In college football today, it seems that at the beginning of the season, the national title game is reserved for USC and whichever team wins the SEC. Thankfully, some upstart PAC-10 team always manages to catch Pete & Co. napping, which opens the door for some other team to get in on the National Title action. However, winning the SEC in the minds of the pollsters seems to be a guaranteed ticket to the BCS title game. This really makes no sense when you consider the preponderance of Big Ten alumni who vote as coaches and who are present in the mainstream sports media. If anything, you’d think that they would be Big Ten apologists. Instead, it seems like every year the Big Ten is “down again” and the comings and goings of Big East teams are nearly irrelevant.





Perhaps this is because of the SEC making LOLhio State their whipping post two years in a row, while the poor record in the Bowl Season hasn’t helped the qualitative reputation of the Big Ten either. Perhaps this is also because every time a Big East team cracks the top two spot (e.g. South Florida and West Virginia), they, like Icarus, fail to sustain their flight to the sun. Whatever the reason for this anti-Big East and anti-Big Ten bias, it is not shared here at the Game on Paper.

Using this week’s TGOPoll, I took the average of the team ratings for each conference and found some surprising results. First of all, despite being another “down year” for the Big Ten, it is ranked 4th among the 11 BCS conferences — ahead of the PAC-10 and ACC mind you.

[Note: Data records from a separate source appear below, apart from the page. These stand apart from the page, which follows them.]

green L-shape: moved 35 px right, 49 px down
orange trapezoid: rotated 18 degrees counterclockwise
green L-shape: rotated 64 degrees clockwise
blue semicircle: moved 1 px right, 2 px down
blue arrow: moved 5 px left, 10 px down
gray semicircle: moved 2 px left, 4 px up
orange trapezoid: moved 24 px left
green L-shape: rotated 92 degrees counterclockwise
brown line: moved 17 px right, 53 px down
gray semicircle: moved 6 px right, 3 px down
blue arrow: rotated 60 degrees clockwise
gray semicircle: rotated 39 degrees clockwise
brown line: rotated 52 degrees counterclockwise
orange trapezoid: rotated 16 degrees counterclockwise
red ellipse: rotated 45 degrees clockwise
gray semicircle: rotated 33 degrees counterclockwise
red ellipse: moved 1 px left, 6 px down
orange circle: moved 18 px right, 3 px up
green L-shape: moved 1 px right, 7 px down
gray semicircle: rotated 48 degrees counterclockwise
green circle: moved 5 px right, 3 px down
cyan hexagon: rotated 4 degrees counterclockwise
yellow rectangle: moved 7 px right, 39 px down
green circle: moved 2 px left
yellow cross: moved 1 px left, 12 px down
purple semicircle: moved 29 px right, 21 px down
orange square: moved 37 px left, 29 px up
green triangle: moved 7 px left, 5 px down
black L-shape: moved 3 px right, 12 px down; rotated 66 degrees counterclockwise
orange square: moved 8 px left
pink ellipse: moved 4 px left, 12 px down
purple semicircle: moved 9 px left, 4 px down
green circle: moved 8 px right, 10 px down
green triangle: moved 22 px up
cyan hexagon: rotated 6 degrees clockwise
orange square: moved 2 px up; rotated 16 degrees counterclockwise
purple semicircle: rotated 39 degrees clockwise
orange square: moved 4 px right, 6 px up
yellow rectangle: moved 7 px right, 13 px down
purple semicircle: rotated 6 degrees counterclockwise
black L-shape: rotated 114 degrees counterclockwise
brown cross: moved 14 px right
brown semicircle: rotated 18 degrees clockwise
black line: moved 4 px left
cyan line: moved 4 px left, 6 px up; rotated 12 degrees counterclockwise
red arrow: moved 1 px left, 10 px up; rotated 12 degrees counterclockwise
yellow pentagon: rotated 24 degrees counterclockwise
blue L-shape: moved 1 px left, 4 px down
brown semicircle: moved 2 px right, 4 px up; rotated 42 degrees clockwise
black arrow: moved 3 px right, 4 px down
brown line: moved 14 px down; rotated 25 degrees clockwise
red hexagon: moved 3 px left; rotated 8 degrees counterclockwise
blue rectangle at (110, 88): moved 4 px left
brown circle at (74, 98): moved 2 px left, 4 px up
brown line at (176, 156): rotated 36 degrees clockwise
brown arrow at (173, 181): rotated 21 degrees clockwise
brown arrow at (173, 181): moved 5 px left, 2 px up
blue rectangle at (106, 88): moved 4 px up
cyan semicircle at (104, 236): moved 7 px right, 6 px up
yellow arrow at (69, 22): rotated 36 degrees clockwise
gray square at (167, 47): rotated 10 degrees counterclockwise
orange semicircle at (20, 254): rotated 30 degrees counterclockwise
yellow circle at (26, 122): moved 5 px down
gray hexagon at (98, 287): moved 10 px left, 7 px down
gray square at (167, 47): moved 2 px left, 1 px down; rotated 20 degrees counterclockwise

Even more interesting than the upward trend for the Big Ten is that pound for pound, the Big East appears to be the best conference in the country. With Cincinnati, Pittsburgh, South Florida, Rutgers, and West Virginia all ranked in the Top 15 of the TGOPoll, this ranking seems a little less surprising. Even the BCS has three Big East teams in its Top 25 (although with WVU’s loss to USF this week, that may not continue). What this means is that basically half of the conference is ranked among the Top 25 teams in the country. That’s 3/8 at worst, which by percentage is a pretty good showing.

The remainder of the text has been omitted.